Assigned task: Note each line of the listing that contains the string "Datensätze", and copy it.

Extracted entries:
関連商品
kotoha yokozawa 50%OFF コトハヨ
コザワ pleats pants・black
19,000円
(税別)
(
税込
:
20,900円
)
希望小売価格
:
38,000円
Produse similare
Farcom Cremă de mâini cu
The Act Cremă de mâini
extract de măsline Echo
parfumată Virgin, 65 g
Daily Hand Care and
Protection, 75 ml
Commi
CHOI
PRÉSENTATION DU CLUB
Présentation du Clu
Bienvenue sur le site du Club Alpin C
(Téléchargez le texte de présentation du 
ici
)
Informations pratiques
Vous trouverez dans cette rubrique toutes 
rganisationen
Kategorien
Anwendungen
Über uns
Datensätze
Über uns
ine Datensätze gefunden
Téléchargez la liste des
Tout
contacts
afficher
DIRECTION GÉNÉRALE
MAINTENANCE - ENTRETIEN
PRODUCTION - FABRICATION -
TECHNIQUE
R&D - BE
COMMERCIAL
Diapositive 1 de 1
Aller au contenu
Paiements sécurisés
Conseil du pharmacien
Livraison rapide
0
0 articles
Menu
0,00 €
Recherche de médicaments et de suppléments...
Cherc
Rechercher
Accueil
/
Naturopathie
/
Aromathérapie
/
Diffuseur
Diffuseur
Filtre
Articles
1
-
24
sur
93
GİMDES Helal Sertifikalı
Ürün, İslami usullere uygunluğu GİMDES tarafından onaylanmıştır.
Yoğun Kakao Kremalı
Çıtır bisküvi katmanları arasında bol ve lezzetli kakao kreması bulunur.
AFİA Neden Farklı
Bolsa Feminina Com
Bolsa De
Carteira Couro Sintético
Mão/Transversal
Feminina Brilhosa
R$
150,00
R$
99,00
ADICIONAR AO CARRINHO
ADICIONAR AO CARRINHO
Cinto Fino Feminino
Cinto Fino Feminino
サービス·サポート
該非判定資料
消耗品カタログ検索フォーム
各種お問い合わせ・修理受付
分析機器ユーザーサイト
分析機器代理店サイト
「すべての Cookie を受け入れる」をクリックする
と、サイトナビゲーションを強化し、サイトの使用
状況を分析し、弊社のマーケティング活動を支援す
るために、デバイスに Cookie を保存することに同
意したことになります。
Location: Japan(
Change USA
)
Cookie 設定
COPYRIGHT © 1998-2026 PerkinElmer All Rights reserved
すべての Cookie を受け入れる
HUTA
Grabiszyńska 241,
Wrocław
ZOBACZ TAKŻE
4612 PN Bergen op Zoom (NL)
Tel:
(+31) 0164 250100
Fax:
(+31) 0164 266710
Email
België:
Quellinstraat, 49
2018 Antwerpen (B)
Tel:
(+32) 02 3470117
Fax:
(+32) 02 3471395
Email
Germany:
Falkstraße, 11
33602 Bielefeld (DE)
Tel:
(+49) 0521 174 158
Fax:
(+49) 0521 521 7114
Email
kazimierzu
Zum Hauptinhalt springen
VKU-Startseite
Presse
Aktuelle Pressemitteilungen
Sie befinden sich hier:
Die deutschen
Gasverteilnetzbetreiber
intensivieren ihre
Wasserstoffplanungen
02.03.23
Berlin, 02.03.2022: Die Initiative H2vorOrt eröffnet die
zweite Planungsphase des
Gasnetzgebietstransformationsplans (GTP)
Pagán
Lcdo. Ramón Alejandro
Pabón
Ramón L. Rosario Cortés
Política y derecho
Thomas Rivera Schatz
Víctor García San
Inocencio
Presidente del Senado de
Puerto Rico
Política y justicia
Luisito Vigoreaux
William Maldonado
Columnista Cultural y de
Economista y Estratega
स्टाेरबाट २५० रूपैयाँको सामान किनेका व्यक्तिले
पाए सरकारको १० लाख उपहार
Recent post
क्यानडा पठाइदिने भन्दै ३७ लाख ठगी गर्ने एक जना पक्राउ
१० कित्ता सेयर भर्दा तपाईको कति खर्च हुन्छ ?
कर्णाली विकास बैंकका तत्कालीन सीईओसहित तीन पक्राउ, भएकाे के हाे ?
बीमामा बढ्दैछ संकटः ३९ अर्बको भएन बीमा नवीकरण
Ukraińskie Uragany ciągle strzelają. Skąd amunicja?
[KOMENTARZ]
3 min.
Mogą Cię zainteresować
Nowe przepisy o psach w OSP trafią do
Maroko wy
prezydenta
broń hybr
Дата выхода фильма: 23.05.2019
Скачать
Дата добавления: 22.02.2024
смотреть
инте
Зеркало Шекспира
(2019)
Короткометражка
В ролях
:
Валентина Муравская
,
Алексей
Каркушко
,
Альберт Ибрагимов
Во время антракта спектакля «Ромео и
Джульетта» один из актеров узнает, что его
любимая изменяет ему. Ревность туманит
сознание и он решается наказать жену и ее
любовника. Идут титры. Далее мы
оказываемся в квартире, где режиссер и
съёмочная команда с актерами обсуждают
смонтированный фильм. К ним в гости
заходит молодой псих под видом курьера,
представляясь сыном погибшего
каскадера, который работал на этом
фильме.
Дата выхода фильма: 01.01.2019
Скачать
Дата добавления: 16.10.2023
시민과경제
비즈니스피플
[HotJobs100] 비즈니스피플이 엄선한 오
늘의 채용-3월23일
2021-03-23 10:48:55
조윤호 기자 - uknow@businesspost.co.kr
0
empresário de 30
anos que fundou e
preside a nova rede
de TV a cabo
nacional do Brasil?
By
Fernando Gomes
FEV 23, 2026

Answer for the task:
Datensätze
ine Datensätze gefunden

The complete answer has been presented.